I think this is an ECS compatibility issue. When I run your pipeline I get a field called [user_agent], not [agent]. If I add ecs_compatibility => "disabled" to the grok filter then I do not get the user agent in the [agent] field because filebeat has created an [agent] object with details of the beat.

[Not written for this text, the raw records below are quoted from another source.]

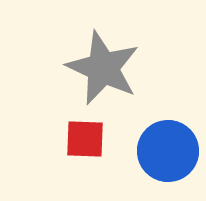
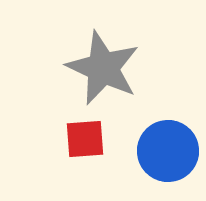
red square: rotated 6 degrees counterclockwise
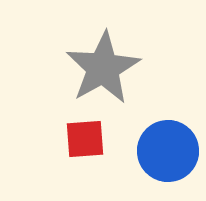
gray star: rotated 18 degrees clockwise
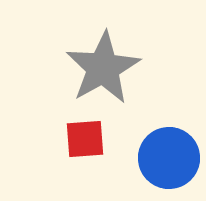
blue circle: moved 1 px right, 7 px down
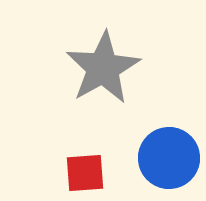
red square: moved 34 px down
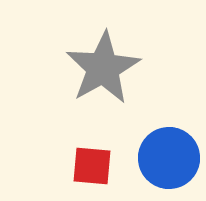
red square: moved 7 px right, 7 px up; rotated 9 degrees clockwise
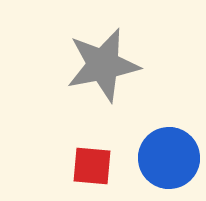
gray star: moved 3 px up; rotated 18 degrees clockwise
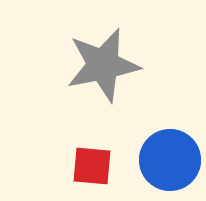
blue circle: moved 1 px right, 2 px down
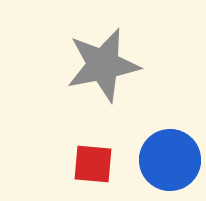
red square: moved 1 px right, 2 px up
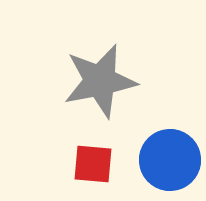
gray star: moved 3 px left, 16 px down
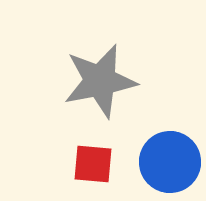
blue circle: moved 2 px down
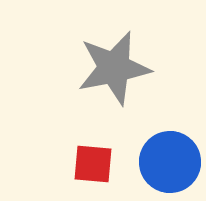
gray star: moved 14 px right, 13 px up
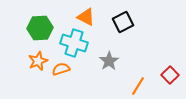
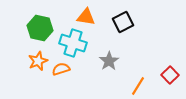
orange triangle: rotated 18 degrees counterclockwise
green hexagon: rotated 15 degrees clockwise
cyan cross: moved 1 px left
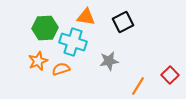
green hexagon: moved 5 px right; rotated 15 degrees counterclockwise
cyan cross: moved 1 px up
gray star: rotated 24 degrees clockwise
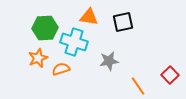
orange triangle: moved 3 px right
black square: rotated 15 degrees clockwise
cyan cross: moved 1 px right
orange star: moved 3 px up
orange line: rotated 66 degrees counterclockwise
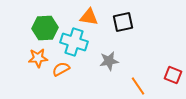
orange star: rotated 18 degrees clockwise
orange semicircle: rotated 12 degrees counterclockwise
red square: moved 3 px right; rotated 24 degrees counterclockwise
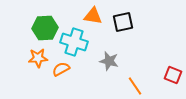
orange triangle: moved 4 px right, 1 px up
gray star: rotated 24 degrees clockwise
orange line: moved 3 px left
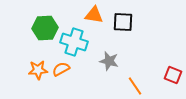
orange triangle: moved 1 px right, 1 px up
black square: rotated 15 degrees clockwise
orange star: moved 12 px down
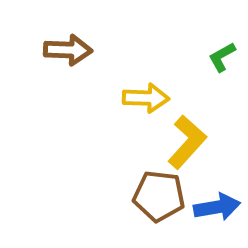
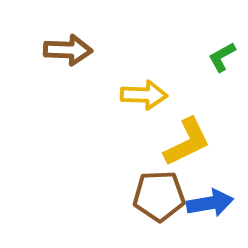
yellow arrow: moved 2 px left, 3 px up
yellow L-shape: rotated 22 degrees clockwise
brown pentagon: rotated 9 degrees counterclockwise
blue arrow: moved 7 px left, 4 px up
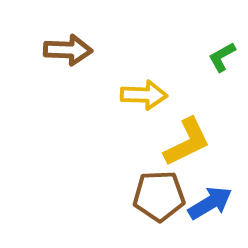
blue arrow: rotated 21 degrees counterclockwise
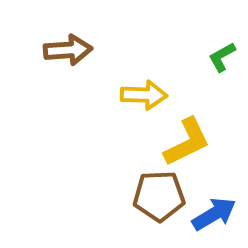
brown arrow: rotated 6 degrees counterclockwise
blue arrow: moved 4 px right, 11 px down
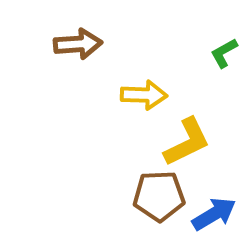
brown arrow: moved 10 px right, 6 px up
green L-shape: moved 2 px right, 4 px up
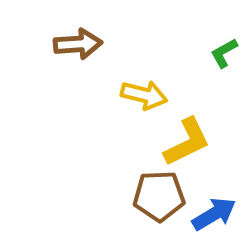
yellow arrow: rotated 12 degrees clockwise
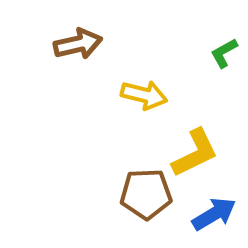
brown arrow: rotated 9 degrees counterclockwise
yellow L-shape: moved 8 px right, 11 px down
brown pentagon: moved 13 px left, 2 px up
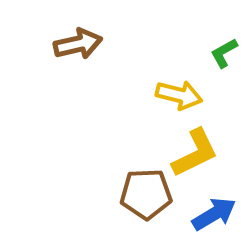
yellow arrow: moved 35 px right
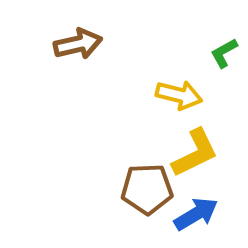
brown pentagon: moved 1 px right, 5 px up
blue arrow: moved 18 px left
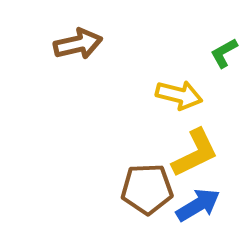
blue arrow: moved 2 px right, 9 px up
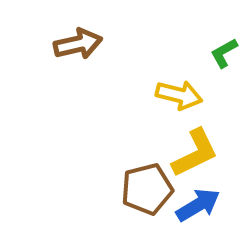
brown pentagon: rotated 12 degrees counterclockwise
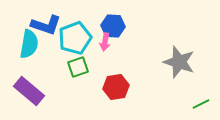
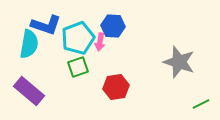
cyan pentagon: moved 3 px right
pink arrow: moved 5 px left
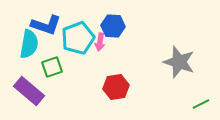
green square: moved 26 px left
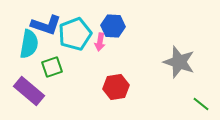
cyan pentagon: moved 3 px left, 4 px up
green line: rotated 66 degrees clockwise
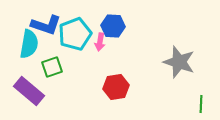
green line: rotated 54 degrees clockwise
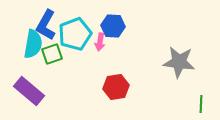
blue L-shape: rotated 100 degrees clockwise
cyan semicircle: moved 4 px right
gray star: rotated 12 degrees counterclockwise
green square: moved 13 px up
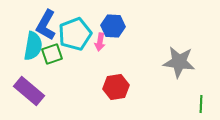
cyan semicircle: moved 2 px down
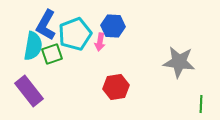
purple rectangle: rotated 12 degrees clockwise
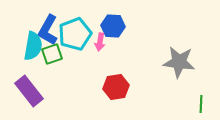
blue L-shape: moved 2 px right, 5 px down
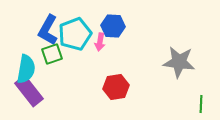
cyan semicircle: moved 7 px left, 23 px down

I also get errors

:exception=>TypeError, :message=>"cannot convert instance of class org.jruby.RubyHash to class java.lang.String"

You can change ecs_compatibility at the filter, pipeline, or instance level.

First of all, I did not get if I should use ecs_compatibility => "disabled" and at which part?

But even if I will be able to parse it, I do not want to have different fields, like the following:

    {
        "name"=>"Firefox",
        "version"=>"45.0", # since plugin version 3.3.0
        "major"=>"45",
        "minor"=>"0",
        "os_name"=>"Mac OS X",
        "os_version"=>"10.11", # since plugin version 3.3.0
        "os_full"=>"Mac OS X 10.11",
        "os_major"=>"10",
        "os_minor"=>"11",
        "device"=>"Mac"
    }

but one field to include the whole http_user_agent, like this one:

user_agent  => "Mozilla/5.0 (Windows NT 10.0; Win64; x64) AppleWebKit/537.36 (KHTML, like Gecko) Chrome/103.0.0.0 Safari/537.36"

That is what I get by default. You need to look at the setting of ecs_compatibility at the instance, pipeline, and filter levels, and read your logstash logs which will have messages related to it.

This topic was automatically closed 28 days after the last reply. New replies are no longer allowed.